I profiled some of the libigl code the other day and found a performance leak corresponding to the way I sometimes dealt with undirected edges. In a triangle mesh, each oriented triangle has three directed edges. It's sometimes useful to find other triangles with the same edges. So if my first triangle has an edge {i,j} I may want to find all other triangles who have either also an edge {i,j} or have the reverse edge {j,i}. The slow way of storing such a relationship is with a std::map or std::unordered_map. For example you might write,
std::map<std::pair<int,int>,std::vector<int>> edge_to_faces;
for each face f in F
{
for each edge {i,j} in F(f)
{
if(i<j)
{
edge_to_faces[make_pair<int,int>(i,j)].push_back(f);
}else
{
edge_to_faces[make_pair<int,int>(j,i)].push_back(f);
}
}
}
You can do slightly better using an std::unordered_map (aka hash map) and writing a compress(i,j) function which maps your {i,j} or {j,i} pair to a single number.
Turns out it's much faster to build and to use two arrays. One which maps each directed edge instance to a unique undirected edge and then an array for the data stored at each undirected edge.
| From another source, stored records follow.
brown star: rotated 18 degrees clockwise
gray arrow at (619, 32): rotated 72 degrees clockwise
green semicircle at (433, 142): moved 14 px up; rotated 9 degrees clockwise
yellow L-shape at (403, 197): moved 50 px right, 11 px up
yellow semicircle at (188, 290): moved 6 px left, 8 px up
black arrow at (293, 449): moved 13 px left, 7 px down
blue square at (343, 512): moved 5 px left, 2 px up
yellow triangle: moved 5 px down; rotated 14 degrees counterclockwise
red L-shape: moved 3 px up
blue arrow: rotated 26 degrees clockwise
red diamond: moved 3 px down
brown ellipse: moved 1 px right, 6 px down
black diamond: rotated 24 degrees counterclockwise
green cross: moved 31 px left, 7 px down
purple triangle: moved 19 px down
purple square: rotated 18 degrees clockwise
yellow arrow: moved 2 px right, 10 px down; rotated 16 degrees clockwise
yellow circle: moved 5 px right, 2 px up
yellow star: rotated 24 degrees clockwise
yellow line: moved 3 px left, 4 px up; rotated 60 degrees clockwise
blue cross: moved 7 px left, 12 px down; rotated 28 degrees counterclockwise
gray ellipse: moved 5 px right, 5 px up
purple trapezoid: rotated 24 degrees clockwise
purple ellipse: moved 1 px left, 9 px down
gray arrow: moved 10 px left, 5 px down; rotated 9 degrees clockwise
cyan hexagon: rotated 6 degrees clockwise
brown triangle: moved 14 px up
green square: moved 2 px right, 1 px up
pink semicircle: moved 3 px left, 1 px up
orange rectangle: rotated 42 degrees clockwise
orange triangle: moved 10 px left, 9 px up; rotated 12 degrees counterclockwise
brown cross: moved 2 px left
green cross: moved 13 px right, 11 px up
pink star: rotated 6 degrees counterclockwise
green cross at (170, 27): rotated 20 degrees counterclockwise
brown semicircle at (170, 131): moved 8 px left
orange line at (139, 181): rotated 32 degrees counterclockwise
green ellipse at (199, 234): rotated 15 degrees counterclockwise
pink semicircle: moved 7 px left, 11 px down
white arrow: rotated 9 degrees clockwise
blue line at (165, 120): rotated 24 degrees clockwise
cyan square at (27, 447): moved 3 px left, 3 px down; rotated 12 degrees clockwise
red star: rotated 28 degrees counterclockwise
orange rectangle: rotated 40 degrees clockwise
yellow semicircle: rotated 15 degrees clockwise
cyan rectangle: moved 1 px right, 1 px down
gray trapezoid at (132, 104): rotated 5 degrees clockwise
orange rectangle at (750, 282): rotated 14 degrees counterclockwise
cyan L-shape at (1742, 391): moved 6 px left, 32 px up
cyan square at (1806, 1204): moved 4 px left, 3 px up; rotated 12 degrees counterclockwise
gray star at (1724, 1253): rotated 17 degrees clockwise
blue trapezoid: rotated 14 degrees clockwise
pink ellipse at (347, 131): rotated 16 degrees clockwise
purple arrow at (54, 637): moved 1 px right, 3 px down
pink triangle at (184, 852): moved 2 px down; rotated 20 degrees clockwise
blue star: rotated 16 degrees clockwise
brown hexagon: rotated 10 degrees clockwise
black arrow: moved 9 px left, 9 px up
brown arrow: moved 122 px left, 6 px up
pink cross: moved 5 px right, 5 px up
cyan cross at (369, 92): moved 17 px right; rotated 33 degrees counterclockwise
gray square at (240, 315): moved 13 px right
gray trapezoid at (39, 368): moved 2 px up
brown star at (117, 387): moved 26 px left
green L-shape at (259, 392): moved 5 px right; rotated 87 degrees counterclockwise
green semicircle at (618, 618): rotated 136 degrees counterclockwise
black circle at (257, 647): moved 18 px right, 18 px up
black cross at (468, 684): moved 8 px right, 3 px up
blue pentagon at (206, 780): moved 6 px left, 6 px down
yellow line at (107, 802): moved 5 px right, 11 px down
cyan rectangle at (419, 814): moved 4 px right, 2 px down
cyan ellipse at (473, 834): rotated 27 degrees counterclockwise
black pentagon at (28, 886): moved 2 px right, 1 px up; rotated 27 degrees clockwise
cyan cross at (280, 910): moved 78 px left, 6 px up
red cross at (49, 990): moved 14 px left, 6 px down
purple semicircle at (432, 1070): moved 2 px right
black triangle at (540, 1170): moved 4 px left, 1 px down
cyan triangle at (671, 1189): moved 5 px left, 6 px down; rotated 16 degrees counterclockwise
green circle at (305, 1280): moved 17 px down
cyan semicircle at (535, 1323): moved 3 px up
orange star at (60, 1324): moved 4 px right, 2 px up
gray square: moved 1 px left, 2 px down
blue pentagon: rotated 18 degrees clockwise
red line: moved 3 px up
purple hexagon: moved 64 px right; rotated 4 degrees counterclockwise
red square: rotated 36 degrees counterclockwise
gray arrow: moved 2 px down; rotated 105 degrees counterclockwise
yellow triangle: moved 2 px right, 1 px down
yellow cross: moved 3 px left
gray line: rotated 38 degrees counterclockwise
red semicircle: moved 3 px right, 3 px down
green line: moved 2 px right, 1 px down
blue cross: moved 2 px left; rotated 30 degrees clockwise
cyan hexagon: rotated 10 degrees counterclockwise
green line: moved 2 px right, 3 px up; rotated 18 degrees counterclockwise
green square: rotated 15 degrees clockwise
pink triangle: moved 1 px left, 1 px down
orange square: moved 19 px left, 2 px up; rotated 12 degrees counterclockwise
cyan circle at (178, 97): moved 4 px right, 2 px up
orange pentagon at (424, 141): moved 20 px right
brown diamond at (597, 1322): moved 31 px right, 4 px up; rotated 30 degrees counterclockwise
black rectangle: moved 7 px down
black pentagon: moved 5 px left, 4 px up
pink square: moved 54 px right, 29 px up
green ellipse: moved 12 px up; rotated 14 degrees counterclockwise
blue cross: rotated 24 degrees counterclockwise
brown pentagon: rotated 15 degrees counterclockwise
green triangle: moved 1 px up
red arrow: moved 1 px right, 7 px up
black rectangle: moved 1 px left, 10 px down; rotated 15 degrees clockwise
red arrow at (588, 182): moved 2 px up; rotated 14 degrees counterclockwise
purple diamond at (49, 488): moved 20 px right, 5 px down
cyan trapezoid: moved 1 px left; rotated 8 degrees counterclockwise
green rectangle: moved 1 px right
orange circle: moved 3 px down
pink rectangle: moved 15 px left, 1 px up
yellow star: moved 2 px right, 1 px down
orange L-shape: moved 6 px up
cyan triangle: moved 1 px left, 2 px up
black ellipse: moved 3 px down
Libigl provides a way of getting this first array via the igl::unique_edge_map function:
igl::unique_edge_map(F,E,uE,EMAP,uE2E);
Then the previous example looks like:
std::vector<int,std::vector<int>> uedge_to_faces;
for each face f in F
{
for each cth edge {i,j} in F(f)
{
uedge_to_faces[EMAP(f+c*m)].push_back(f);
}
}
Storing EMAP and uedge_to_faces is technically more memory than just edge_to_faces, but not asymptotically more if the data we're storing for each undirected is O(#F), as is the case here. I think this boils down to memory access. The maps access is scattered but the array is contiguous. The price to build EMAP is a sort: O(m log m), but it can be down in place once and for all, where as the map needs to maintain a sort while building and conduct O(log m) searches when accessing.